Your DNA is composed of billions of nucleobases: adenine, cytosine, thymine, and guanine, called A, G, T, and C for short. A is always paired with T, and C is always paired with G. A “point mutation” is when just one base pair has changed. More than 60,000 human genetic changes are currently associated with disease, Liu tells me. The majority of these—currently about 33,000—are point mutations.

“If we want to go in and correct those genetic mutations, we need an efficient way of making precise single base changes,” says Holly Rees, a graduate student in Liu’s lab.

In the CRISPR process that's well known, an enzyme called Cas-9 cuts both strands of the DNA helix at a specified point. This cutting process is very exact, but the repair job isn’t. In response to the cuts, a cell can make small random insertions or deletions around the cuts during the process of joining together the two dangling ends of DNA. The good news: this often leads to the gene that you’ve cut being knocked out—it’s gone. But what if you don’t just want to disrupt a gene, you want to fix it instead?

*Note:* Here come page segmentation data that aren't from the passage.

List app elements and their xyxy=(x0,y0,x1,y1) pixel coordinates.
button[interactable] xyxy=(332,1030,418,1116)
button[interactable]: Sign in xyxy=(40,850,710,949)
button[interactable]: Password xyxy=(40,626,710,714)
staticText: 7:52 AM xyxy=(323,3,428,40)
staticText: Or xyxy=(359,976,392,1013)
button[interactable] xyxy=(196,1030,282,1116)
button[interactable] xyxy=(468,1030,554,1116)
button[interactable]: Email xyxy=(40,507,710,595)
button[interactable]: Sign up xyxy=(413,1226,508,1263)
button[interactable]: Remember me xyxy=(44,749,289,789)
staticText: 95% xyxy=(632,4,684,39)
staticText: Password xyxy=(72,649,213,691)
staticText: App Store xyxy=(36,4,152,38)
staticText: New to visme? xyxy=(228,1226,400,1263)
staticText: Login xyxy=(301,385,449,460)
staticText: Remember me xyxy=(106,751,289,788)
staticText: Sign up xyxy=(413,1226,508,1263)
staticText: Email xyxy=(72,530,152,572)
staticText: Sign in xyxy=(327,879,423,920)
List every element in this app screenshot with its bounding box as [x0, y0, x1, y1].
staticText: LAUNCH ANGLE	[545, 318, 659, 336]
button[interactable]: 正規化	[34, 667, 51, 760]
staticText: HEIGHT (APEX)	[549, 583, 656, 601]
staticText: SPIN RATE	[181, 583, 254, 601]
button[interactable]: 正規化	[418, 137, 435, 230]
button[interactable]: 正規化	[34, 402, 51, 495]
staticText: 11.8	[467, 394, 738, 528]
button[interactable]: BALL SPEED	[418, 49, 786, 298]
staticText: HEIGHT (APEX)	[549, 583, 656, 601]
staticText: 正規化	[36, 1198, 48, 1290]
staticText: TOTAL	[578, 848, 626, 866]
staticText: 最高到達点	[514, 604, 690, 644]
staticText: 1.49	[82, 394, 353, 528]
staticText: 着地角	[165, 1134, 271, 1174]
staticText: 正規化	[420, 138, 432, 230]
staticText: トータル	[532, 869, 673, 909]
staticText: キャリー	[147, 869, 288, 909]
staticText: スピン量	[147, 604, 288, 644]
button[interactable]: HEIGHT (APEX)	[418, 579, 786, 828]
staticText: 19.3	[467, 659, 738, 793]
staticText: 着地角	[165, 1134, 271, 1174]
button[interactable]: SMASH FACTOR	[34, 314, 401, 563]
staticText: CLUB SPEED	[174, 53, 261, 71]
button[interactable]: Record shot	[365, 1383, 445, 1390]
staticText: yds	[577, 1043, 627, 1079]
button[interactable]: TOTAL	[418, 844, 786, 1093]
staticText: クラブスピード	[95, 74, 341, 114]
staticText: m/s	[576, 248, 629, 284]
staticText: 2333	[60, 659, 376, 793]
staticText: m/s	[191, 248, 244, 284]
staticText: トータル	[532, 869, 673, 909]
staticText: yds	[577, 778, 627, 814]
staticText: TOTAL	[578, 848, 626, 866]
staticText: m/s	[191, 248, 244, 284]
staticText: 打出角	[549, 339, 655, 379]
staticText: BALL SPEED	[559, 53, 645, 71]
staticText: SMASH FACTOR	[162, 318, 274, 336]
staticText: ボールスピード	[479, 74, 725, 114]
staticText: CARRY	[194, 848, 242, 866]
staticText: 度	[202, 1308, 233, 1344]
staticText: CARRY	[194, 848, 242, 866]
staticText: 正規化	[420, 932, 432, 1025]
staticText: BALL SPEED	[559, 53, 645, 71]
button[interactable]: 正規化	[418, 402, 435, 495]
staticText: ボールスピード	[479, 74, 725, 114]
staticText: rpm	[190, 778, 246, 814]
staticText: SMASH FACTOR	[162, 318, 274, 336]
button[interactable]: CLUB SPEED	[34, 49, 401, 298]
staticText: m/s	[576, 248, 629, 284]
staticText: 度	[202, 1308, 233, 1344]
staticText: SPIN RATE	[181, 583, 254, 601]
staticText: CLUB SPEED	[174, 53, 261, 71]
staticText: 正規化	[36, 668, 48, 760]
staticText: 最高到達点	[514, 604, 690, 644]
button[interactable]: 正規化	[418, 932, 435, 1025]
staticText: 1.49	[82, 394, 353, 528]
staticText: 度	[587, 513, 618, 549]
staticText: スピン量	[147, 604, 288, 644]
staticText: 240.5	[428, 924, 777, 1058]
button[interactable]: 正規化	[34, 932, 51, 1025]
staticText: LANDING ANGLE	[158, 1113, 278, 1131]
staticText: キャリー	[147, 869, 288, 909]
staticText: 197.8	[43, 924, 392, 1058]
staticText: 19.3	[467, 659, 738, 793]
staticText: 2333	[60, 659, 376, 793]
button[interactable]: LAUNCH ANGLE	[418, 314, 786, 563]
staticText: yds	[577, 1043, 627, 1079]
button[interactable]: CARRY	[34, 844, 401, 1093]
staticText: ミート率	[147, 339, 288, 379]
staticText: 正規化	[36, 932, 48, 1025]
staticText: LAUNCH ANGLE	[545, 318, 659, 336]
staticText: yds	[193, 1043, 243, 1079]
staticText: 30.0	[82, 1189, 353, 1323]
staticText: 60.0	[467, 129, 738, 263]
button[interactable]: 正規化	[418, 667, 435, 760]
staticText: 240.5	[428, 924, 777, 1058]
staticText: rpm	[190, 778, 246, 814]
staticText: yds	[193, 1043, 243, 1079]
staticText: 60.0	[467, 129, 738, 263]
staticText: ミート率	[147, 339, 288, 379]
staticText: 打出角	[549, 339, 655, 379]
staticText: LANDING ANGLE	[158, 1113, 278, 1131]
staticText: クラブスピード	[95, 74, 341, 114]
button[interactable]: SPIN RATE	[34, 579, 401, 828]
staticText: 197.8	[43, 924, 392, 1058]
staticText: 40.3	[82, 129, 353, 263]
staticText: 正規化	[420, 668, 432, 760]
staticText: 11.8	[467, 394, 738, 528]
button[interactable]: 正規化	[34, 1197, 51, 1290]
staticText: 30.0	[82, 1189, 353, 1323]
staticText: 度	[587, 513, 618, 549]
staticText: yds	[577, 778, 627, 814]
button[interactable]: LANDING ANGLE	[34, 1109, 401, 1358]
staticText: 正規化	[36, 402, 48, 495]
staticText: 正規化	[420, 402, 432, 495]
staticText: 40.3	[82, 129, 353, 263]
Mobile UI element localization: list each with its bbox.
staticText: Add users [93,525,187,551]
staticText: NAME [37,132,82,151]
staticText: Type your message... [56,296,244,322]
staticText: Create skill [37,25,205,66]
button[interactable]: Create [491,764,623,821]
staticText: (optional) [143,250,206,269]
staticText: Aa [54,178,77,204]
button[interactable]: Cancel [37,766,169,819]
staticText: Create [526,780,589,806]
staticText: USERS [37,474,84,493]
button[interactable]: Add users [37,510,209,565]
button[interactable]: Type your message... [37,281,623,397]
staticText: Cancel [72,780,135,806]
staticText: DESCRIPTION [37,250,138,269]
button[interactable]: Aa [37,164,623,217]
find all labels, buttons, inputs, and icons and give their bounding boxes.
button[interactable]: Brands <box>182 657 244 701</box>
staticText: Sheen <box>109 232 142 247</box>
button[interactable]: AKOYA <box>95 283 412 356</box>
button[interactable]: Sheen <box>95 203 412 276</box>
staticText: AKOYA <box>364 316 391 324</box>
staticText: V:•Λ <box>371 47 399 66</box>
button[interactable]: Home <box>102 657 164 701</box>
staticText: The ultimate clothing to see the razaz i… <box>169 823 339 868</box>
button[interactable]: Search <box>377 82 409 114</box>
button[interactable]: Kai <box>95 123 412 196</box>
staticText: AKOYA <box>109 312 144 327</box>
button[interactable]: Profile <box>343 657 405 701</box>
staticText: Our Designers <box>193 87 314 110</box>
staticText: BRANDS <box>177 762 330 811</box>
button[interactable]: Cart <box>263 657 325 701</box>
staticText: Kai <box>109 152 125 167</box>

Scientists have tried to give a cell a piece of DNA along with CRISPR—the DNA they want to be inserted. When they put it in the cell, sometimes in the repair process, that piece of DNA will be used. But this rarely works—at best, only about 10 to 15 percent of the time, Rees says. “And that's in cultured cells in a dish, under optimized conditions,” she points out. Not only are you not reliably getting the replacement that you want, you also usually get those random insertions or deletions as well—leading potentially to more problems.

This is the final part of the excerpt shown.